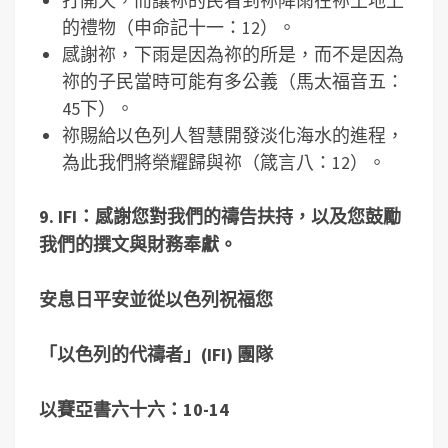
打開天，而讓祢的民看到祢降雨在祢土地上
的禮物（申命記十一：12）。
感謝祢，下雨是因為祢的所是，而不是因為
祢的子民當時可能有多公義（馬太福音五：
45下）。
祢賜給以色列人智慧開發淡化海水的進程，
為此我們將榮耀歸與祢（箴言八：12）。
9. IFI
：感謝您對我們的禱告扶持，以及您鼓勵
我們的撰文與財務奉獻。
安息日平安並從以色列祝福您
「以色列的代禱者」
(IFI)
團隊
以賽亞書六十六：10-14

...

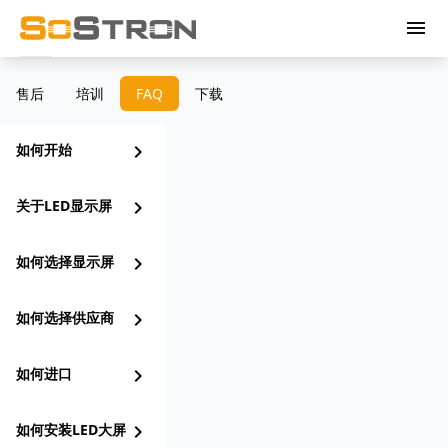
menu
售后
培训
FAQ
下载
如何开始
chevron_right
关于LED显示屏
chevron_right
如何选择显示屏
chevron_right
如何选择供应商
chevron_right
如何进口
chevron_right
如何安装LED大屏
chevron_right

▶ **TASK DESCRIPTION**:
An exact, complete copy of the lines above from the one with "祢賜給以色列人智慧開發淡化海水的進程，" through the one with "以賽亞書六十六：10-14" is the whole answer.

▶ **OUTPUT**:
祢賜給以色列人智慧開發淡化海水的進程，
為此我們將榮耀歸與祢（箴言八：12）。
9. IFI
：感謝您對我們的禱告扶持，以及您鼓勵
我們的撰文與財務奉獻。
安息日平安並從以色列祝福您
「以色列的代禱者」
(IFI)
團隊
以賽亞書六十六：10-14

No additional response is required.